*Exercise data:*
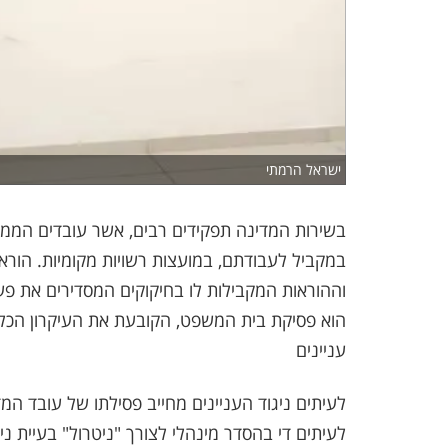
ישראל הרמתי
בשירות המדינה תפקידים רבים, אשר עובדים הממלאי
במקביל לעבודתם, במועצות רשויות מקומיות. הוראו
וההוראות המקבילות לו בחיקוקים המסדירים את פעי
הוא פסיקת בית המשפט, הקובעת את העיקרון הכל
עניינים
לעיתים ניגוד העניינים מחייב פסילתו של עובד ה
לעיתים די בהסדר מינהלי לצורך "ניטרול" בעיית ניג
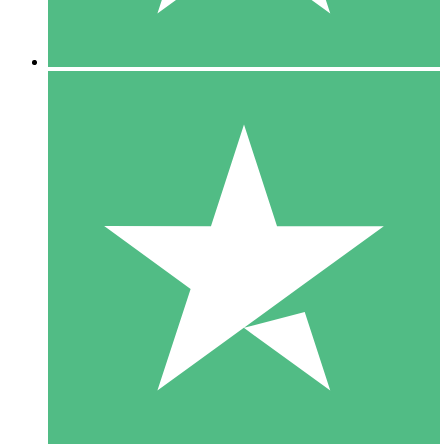
5 Descargas
15
US$
00
10 Descargas
20
US$
00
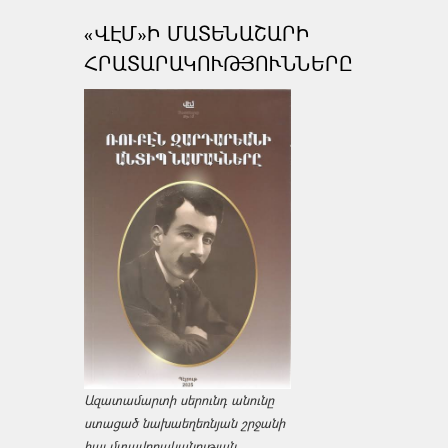
«ՎԷՄ»Ի ՄԱՏԵՆԱՇԱՐԻ
ՀՐԱՏԱՐԱԿՈՒԹՅՈՒՆՆԵՐԸ
Ազատամարտի սերունդ անունը
ստացած նախաեղեռնյան շրջանի
հայ մտավորականության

*Action item:*
Every line of the listing above that includes "לעיתים" should be copied out.

*Task result:*
לעיתים ניגוד העניינים מחייב פסילתו של עובד ה
לעיתים די בהסדר מינהלי לצורך "ניטרול" בעיית ניג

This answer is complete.